Insomma, il divano di Sheldon Cooper può essere una delle nostre parrocchie. Ma anche il buon Sheldon, in fondo, capirà che fare spazio ad altri nella propria vita è sì faticoso, ma arricchente. Forse anche noi dobbiamo imparare a riconoscere prima e vincere poi la sindrome Sheldon Cooper.

3 risposte a “«Quel posto è mio!»: Sheldon Cooper in parrocchia”

  1. Dario Busolini ha detto:

    Può sembrare strano ma, da una parte, per il fedele quella funzione anche piccola che svolge in parrocchia (come in movimenti e associazioni) finisce col diventare una gratificazione che in qualche modo va a compensare tante altre non gratificazioni che si ricevono nella vita familiare o professionale e quindi risulta molto difficile farne a meno, dall’altra per il pastore il fatto che uno faccia qualche cosa rappresenta un problema in meno di cui doversi occupare tra i tanti quotidiani mentre dover cambiare una persona, anche nei rari casi in cui vi siano nuovi candidati, è sempre un problema in più. Tutto questo, ovviamente, rappresenta un grande freno a qualsiasi cambiamento e spiega perché, nonostante tanti buoni propositi, alla fine tutto viene fatto allo stesso modo dalle stesse persone. Sì, forse è giusto introdurre una durata massima delle funzioni che si svolgono come mi pare il papa stia cercando di fare.

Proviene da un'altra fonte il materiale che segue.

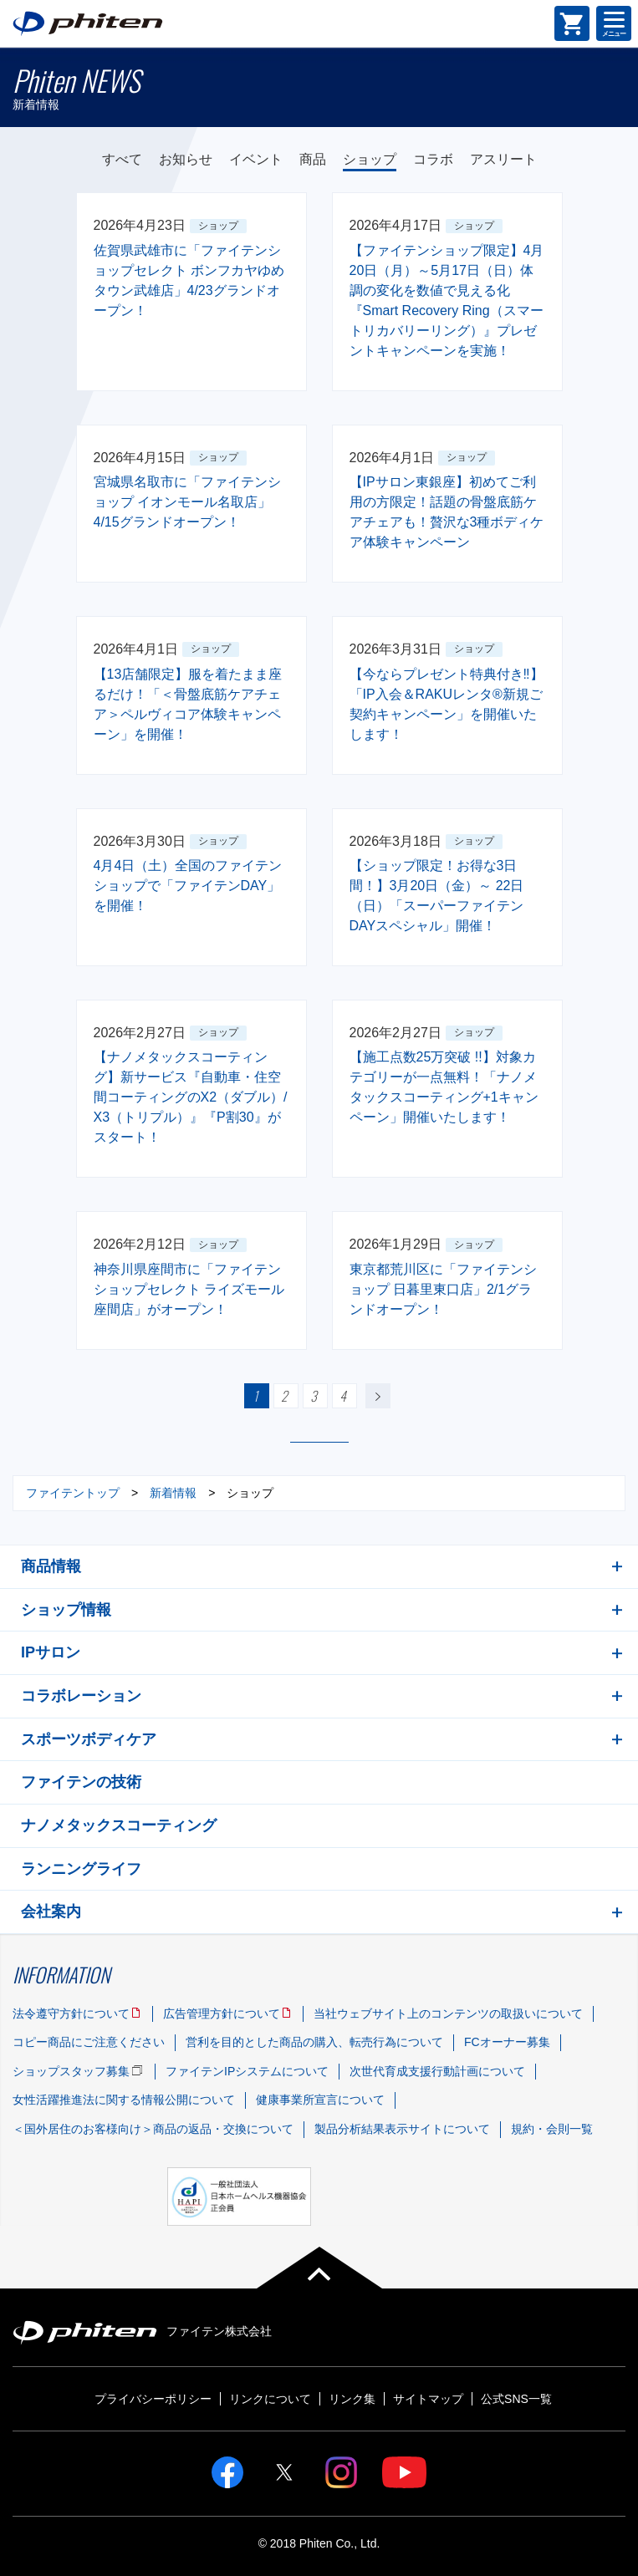  I want to click on 商品情報, so click(51, 1566).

  2. Francesca Vittoria vicentini ha detto:

    Si,accade che vi siano fedeli che ritengano avere diritto in un ruolo svolto nella comunità con una certa anche protervia, senza tener conto di altre persone le quali si offrono con medesimo desiderio; non considerano una alternanza che è giustificata un per un servizio reso alla comunità di cui si fa parte. In tempo di Coronavirus si è verificato un vuoto, giustificato a evitare il contagio, per questo le messe in streaming, o vuote di fedeli. Ma anche la presenza di chi ha assicurato presenza , per onorare quella Persona cui va la nostra preghiera e anche una celebrazione dove i banchi sono stati semi vuoti, il rito smorzato di voci. Oggi grazie ai vaccini tutto sembra aprirsi a normalità, ma sarebbe bene tener conto di quanto nel frattempo il Santo Padre ha disposto, a promozione di una celebrazione che trovi maggiore eco nel cuore e sentimenti dei fedeli, a rendere una Messa occasione di incontro con il Maestro Signore della Storia, rendere grazie al Padre di tutti

  3. Paola Buscicchio ha detto:

    È lui che ha stabilito alcuni come apostoli, altri come profeti, altri come evangelisti, altri come pastori e maestri.
    ( Ef. 4,11)
    Basterebbe questo passo per mettere al loro posto coloro che vogliono emergere nelle comunità.
    A ciascuno è dato uno specifico mandato per contribuire al bene della Chiesa.